In a historic vote this past Election Day, Arizona became the 13th state to legalize recreational marijuana use, passing Proposition 207 with 60% of the vote. Many of our clients have asked us what Prop 207 means for them, either for past or ongoing cases or for future use of marijuana. Although the legal framework is a little bit more complicated than the simple headline, hopefully, this blog will clarify what Prop 207 means for the average Arizonan.
Formally titled the Smart and Safe Arizona Act, Prop 207 legalizes the responsible use of marijuana for adults over twenty-one years old and imposes restrictions and regulations on its use. As a ballot measure, Prop 207 was created and passed by Arizona citizens, rather than the legislature. It will go into effect as soon as the election results are certified. That could occur as soon as November 30, 2020, but the process may take longer. Once the results are certified, the governor will officially announce that the measure has become law.
Until that time, recreational marijuana remains technically illegal, so we advise that you wait patiently for Prop 207 to become officially Arizona law before possessing or consuming marijuana.
Although we believe most agencies will not be filing new charges for acts that are about to become legal, it is best not to rely on prosecutors' discretion. Keep your actions legal and wait for the ballots to be certified. If you do obtain new charges, speak with your lawyer about getting those charges dropped once the law takes effect, if not before.
Possessing marijuana and marijuana paraphernalia will become legal, with restrictions
Under Prop 207, the new Arizona Revised Statutes § 36-2852 will legalize possessing or consuming marijuana. This new law comes with significant restrictions, so make sure that you comply with the whole law.
Only people aged 21 and over may purchase, possess, or consume marijuana, and providing marijuana to people under 21 will still be illegal. Each individual may only possess one ounce of marijuana at a time, and only up to five grams of that may be in the form of “concentrate,” referring to processed marijuana including wax or oil. (One ounce is about 28.35 grams). Note that this limit is less than the two and a half ounces allowed to medical marijuana patients, so be careful about letting your medical marijuana card expire.
Marijuana paraphernalia will be legal to possess. A.R.S. § 13-3415 defines drug paraphernalia broadly, so almost anything used in association with marijuana was previously criminal to possess. This included equipment for growing, pipes for smoking, and even bags for storing marijuana. Without legalizing marijuana paraphernalia, it would have been impossible to possess or use legal marijuana without committing a criminal offense, so Prop 207 specifically legalized paraphernalia as well. Of course, paraphernalia for other drugs remains illegal.

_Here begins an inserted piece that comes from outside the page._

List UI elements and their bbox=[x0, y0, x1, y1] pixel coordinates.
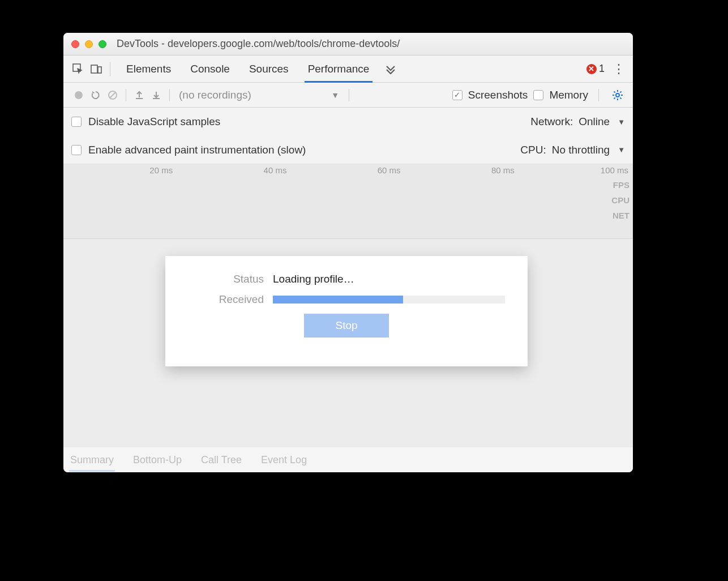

Cultivation at home will be allowed. Each adult over 21 is allowed to possess up to six plants, and there can be no more than 12 in one residence. Again, this is more strict than the regulations for medical marijuana cardholders. Marijuana plants must be kept secure and out of sight, not visible to the public or accessible by minors. They must be grown somewhere that can be closed and is equipped with a lock or other security device.

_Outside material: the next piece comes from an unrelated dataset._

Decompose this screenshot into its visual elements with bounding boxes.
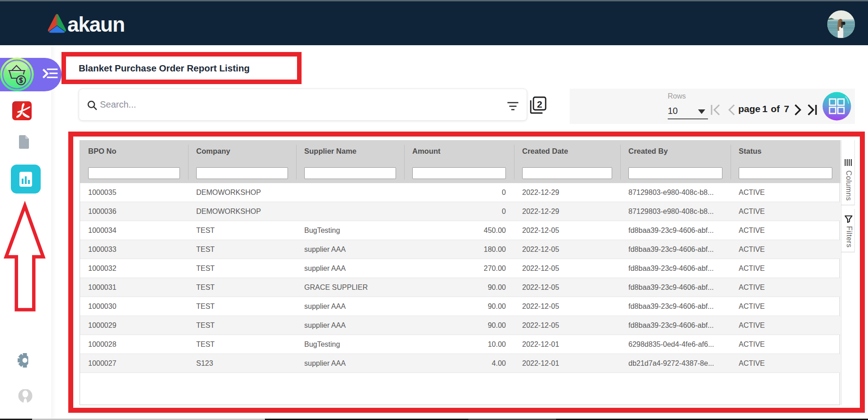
svg-text:2: 2 xyxy=(537,99,542,109)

Growers can give plants to other adults but cannot sell them—the sales of marijuana will be heavily regulated. Note that mechanical processing of marijuana is allowed but chemical extraction or synthesis is not.
Violations of the restrictions on marijuana possession and cultivation will still result in penalties, which will be laid out in A.R.S. 36-2853 and include civil fines, petty offenses, and misdemeanors.
Where to consume marijuana legally
Marijuana may not be smoked in public or open spaces, and under the Prop 207 definition of “smoke,” this includes vape pens. Smoking in public will be considered a petty offense, a criminal charge that is punishable by fines but not jail.
“Public place” is defined broadly and with the same terms as the Smoke-Free Arizona Act, the law banning tobacco smoking in public (A.R.S. § 36-601.01), so almost any place of business, as well as public parks or walkways, are off-limits. Although the definition of “public place” is specifically the same as that act, Prop 207 does not specifically state that the exceptions found later in the Smoke-Free Arizona Act such as for smoking hotel rooms would apply. Anywhere that tobacco smoking is banned, marijuana smoking is also banned, but tobacco is allowed in places where marijuana is not. Again, be careful, respectful, and compliant with the statute when smoking, or else you may still face marijuana charges.
Edibles, however, are legal in public. Being under the influence of marijuana publicly is not a crime, but as with alcohol, any criminal activity committed while your judgment is impaired is still a crime. Voluntary intoxication is not a defense, so again, consume responsibly.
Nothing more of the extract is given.